Early December has been a tumultuous time for styrenics at Dow Chemical Co.
Officials with the Midland, Mich.-based firm said Dec. 4 that Dow is making major changes to its ABS resin business, exiting all markets but automotive and converting two of its three ABS sites to polystyrene production.
That revelation was followed Dec. 6 by news that Dow and Chevron Phillips Chemical Co. LLC of Houston had chosen the name Americas Styrenics for their proposed styrenics joint venture. The venture's management team also was unveiled.
In ABS, Dow will exit all nonautomotive markets by Feb. 1, officials said in a Dec. 4 news release. ABS production in Ironton, Ohio, and Gales Ferry, Conn., will be converted to PS and will be included in the Chevron Phillips venture.

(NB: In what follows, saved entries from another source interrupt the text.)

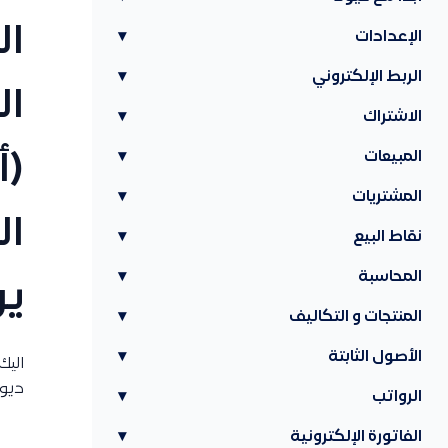
ال
الإعدادات
▾
الربط الإلكتروني
▾
ال
الاشتراك
▾
المبيعات
▾
(أ
المشتريات
▾
نقاط البيع
▾
المحاسبة
▾
يو
المنتجات و التكاليف
▾
الأصول الثابتة
▾
اليك
ديون
الرواتب
▾
الفاتورة الإلكترونية
▾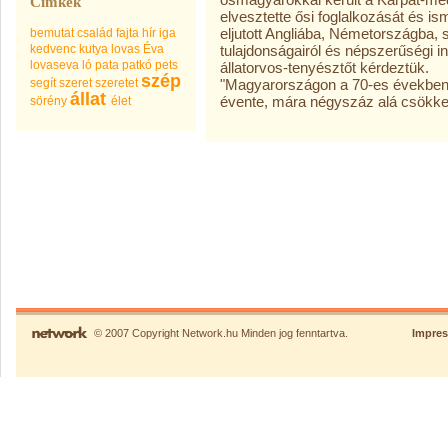
Címkék
elvesztette ősi foglalkozását és i
eljutott Angliába, Németországba, ső
bemutat
család
fajta
hír
iga
kedvenc
kutya
lovas Éva
tulajdonságairól és népszerűségi in
lovaseva
ló
pata
patkó
pets
állatorvos-tenyésztőt kérdeztük.
szép
segít
szeret
szeretet
"Magyarországon a 70-es években 1
állat
évente, mára négyszáz alá csökken
sörény
élet
© 2007 Copyright Network.hu Minden jog fenntartva.
Impre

The move also affects Dow's sales of styrene acrylonitrile, although Dow's ABS and SAN assets in Europe are not affected.
After those moves, Dow's only North American ABS production site will be in Midland, where the firm has about 90 million pounds of annual capacity.

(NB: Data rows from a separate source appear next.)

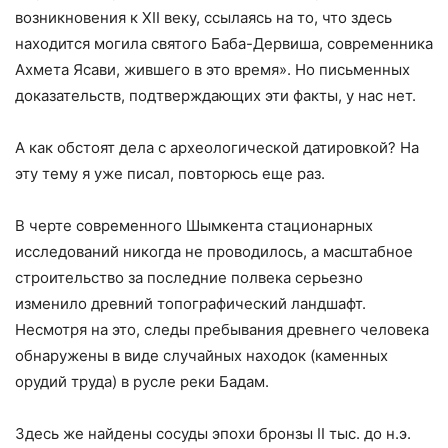
возникновения к XII веку, ссылаясь на то, что здесь
находится могила святого Баба-Дервиша, современника
Ахмета Ясави, жившего в это время». Но письменных
доказательств, подтверждающих эти факты, у нас нет.
А как обстоят дела с археологической датировкой? На
эту тему я уже писал, повторюсь еще раз.
В черте современного Шымкента стационарных
исследований никогда не проводилось, а масштабное
строительство за последние полвека серьезно
изменило древний топографический ландшафт.
Несмотря на это, следы пребывания древнего человека
обнаружены в виде случайных находок (каменных
орудий труда) в русле реки Бадам.
Здесь же найдены сосуды эпохи бронзы II тыс. до н.э.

``This decision has been made after a thoughtful and prudent assessment that clearly indicated the fundamentals of the market do not support our continued involvement,'' engineering plastics business director Mark Remmert said in the release.
The move leaves Sabic Innovative Plastics and Lanxess Corp. as the only two major suppliers of ABS in the United States and Canada.

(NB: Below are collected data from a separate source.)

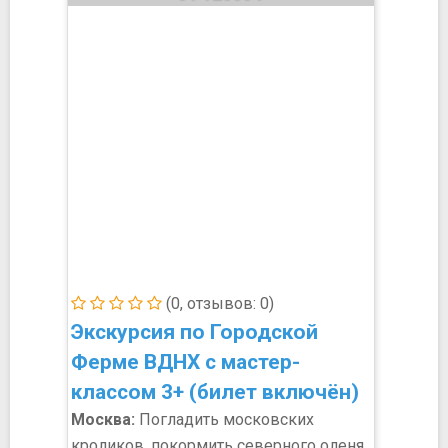
(0, отзывов: 0)
Экскурсия по Городской
Ферме ВДНХ с мастер-
классом 3+ (билет включён)
Москва:
Погладить московских
кроликов, покормить северного оленя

The conversion of ABS lines in Ironton and Gales Ferry is being done to offset the loss of PS production in Midland, where a 275 million-pound-per-year high-impact PS line will stop production sometime in 2008, according to Dow PS product director Jeff Denton. The Midland PS line is not being included in the Dow-Chevron Phillips venture.
The ABS market has been hurt in recent years by competition from polypropylene and other lower-priced resins. More recently, ABS has been affected by higher prices for benzene, a feedstock used to make ABS component styrene monomer.
U.S./Canadian ABS production was near 1.5 billion pounds in 1996, but slipped beneath 1.3 billion pounds by 2005, according to the American Chemistry Council in Arlington, Va. It remained just under the 1.3 billion-pound mark in 2006. Regional ABS sales were up 2 percent in 2006 after falling 9 percent the previous year.
Transportation was the single-largest end market for ABS and SAN every year from 2002-05 until it slipped to second place in 2006, according to ACC. The transportation sector's share of the ABS/SAN market was just under 21 percent in 2006 - a drop of almost 5 percent from its 2002 level. Lower automotive production played a large role in the decline.
Transportation's share of Dow's ABS sales was higher than the industry average, according to North American engineering plastics product director Federico Montaner. He declined to offer exact percentages, but said the mass-type, low-gloss ABS made by Dow is ``perfect for automotive'' - more so than other suppliers' emulsion-type ABS.
The ABS announcement was made on the same day that Dow announced it will cut 1,000 jobs and will close several plants worldwide in an attempt to improve the firm's financial performance. A styrene monomer plant in Camaari, Brazil, is among the plants being closed.
The new Americas Styrenics venture will employ 600 at a styrene monomer plant in St. James, La., a headquarters in Houston and six PS plants in Ironton; Gales Ferry; Joliet, Ill.; Torrance, Calif.; Marietta, Ohio; Guaruja, Brazil; and Cartagena, Colombia. Tim Roberts - currently styrenics general manager for Houston-based Chevron Phillips - will serve as president and chief executive officer of the new 50-50 venture, which is expected to begin operations in the first quarter of 2008.
Other Americas Styrenics executives will include:
* Chief Financial Officer Thomas Egolf, currently finance director for Dow Technology Licensing.
* Commercial Vice President Scot Mitchell, currently global PS manager for Chevron Phillips.
* Vice President of Operations Peter Ott, currently vice president of manufacturing for MEGlobal, a joint venture between Dow and Petrochemical Industries Co. of Safat, Kuwait.
* Randy Pogue, vice president of supply chain, purchasing and information technology, currently global supply chain manager for Dow's aromatics and derivatives units.
* Doug Chauveaux, vice president of human resources and public affairs, currently a human resources business partner at Chevron Phillips.
Denton, Dow's current PS product director, will transition to a new job with Dow's basic plastics unit.
No annual sales or production estimate was available for Americas Styrenics. Based on estimated 2007 sales, the joint venture ranks second in the North American market with a 29 percent share, trailing only the recently formed Ineos Nova venture at 35 percent.
Tumbling profitability - tied into higher costs for benzene and other feedstocks - has led to the formation of both the Ineos Nova and Americas Styrenics joint ventures this year. Those conditions also have led to the announced closing of almost 1 billion pounds of North American PS capacity since early 2006.